Purification and enzymological properties of the bacterial thiaminase I produced by B. thiaminolyticus Strain, B isolated from soil has been described.
By applying the culture filtrate of the bacteria to ammonium sulfate fractionation and chromatographic fractionation using a DEAE-Sephadex A-50, Sephadex G-100(1st), Hydroxyl apatite, and Sephadex G-100(2nd), an enzyme preparation having ca. 260 times as much specific activity as that of the original crude enzyme was obtained. The enzyme was homogeneous on polyacrylamide disc gel electrophoresis and had a molecular weight, estimated by gel filtration, of 37,000 daltons. The optimum pH and the optimum temperature were 5.0 and 50℃ respectively. The metal ions such as <Cu>^<2+>, <Ag>^+, and <Hg>^<2+>, and PCMB remarkably inhibited the activity of the enzyme.

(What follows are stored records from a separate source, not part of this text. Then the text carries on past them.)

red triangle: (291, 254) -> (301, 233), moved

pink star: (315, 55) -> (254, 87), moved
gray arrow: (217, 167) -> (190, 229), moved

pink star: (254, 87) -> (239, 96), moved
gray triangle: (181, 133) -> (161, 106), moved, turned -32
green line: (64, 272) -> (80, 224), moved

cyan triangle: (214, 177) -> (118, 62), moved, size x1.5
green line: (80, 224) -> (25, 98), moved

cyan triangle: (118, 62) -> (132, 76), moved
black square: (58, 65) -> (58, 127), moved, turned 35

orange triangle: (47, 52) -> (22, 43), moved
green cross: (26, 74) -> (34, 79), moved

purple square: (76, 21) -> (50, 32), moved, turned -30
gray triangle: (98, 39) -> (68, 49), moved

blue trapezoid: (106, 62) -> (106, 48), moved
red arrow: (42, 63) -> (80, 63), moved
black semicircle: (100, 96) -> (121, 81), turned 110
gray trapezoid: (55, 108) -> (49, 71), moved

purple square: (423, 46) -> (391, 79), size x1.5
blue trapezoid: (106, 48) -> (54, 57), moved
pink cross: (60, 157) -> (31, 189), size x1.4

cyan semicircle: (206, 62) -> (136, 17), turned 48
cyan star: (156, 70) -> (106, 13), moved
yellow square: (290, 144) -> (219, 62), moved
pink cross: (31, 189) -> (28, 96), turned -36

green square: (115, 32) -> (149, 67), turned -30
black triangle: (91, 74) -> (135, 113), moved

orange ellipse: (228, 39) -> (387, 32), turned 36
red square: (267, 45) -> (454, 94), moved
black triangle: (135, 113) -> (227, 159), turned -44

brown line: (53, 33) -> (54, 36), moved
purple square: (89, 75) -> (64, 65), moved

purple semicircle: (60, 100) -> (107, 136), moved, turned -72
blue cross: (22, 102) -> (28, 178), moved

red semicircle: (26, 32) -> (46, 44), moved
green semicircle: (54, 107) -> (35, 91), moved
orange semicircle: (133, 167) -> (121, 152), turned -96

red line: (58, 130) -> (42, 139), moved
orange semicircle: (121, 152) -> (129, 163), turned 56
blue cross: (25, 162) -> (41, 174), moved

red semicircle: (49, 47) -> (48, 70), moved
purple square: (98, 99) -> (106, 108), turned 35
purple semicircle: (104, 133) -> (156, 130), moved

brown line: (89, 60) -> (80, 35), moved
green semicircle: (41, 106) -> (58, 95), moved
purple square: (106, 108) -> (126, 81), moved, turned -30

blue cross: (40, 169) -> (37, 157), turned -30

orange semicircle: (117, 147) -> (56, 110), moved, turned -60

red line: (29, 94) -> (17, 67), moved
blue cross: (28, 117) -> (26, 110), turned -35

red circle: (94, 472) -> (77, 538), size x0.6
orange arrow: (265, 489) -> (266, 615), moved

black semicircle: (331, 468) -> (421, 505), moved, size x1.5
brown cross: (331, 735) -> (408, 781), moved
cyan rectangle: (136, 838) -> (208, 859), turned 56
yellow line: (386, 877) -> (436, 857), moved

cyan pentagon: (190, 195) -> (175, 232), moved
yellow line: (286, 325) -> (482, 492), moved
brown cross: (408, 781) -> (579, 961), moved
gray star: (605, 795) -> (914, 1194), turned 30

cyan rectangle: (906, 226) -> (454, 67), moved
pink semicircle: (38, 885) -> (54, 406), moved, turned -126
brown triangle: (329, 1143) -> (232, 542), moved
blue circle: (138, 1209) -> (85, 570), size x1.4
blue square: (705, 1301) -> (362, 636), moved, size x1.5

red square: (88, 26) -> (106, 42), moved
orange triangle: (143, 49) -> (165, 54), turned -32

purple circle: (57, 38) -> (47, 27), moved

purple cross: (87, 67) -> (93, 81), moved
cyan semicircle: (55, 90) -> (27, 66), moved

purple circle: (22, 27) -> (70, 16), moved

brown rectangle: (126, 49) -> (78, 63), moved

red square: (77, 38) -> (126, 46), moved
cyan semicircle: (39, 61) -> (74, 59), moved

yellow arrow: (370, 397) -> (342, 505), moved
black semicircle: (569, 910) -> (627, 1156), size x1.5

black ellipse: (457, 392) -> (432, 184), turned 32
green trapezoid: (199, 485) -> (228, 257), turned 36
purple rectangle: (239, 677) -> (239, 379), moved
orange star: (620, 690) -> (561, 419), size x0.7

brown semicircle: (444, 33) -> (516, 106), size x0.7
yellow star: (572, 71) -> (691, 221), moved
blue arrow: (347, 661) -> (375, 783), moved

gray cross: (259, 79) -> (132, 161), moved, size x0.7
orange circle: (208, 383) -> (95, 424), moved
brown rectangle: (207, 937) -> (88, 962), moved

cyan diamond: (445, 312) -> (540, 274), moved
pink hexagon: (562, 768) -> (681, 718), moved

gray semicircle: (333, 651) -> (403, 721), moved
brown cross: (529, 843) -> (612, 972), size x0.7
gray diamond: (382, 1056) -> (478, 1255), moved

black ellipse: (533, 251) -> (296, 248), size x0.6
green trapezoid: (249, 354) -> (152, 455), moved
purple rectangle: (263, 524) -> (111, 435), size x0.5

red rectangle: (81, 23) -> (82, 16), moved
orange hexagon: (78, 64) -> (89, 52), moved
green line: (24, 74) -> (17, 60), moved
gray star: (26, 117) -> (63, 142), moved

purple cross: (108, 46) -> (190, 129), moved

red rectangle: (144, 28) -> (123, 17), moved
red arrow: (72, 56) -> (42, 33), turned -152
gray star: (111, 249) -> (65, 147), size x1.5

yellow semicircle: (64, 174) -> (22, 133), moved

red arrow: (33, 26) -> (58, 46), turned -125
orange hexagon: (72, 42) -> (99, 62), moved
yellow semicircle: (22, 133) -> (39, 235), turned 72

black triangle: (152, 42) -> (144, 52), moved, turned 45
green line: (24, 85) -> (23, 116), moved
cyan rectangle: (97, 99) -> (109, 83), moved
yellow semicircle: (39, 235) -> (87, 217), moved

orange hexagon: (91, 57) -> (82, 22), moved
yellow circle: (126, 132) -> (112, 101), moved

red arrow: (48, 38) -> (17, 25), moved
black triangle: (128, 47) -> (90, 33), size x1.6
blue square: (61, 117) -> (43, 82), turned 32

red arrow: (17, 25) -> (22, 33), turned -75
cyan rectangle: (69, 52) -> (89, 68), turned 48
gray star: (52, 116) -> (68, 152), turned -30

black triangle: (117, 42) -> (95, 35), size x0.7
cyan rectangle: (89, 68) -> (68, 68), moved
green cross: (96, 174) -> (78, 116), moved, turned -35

The kinetic parameters for the base-exchange reaction of the enzyme were determined at pH 5.0 and 50℃. The Km values for thiamine and pyridine were 2.7 and 12.8mM, respectively, and the V_max value was 120mg/mg protein/mm, expressed as the amount of thiamine decomposed.
These properties were compared with those of thiaminases from B. thiaminolyticus Matsukawa et Misawa and Cl. sporogenes.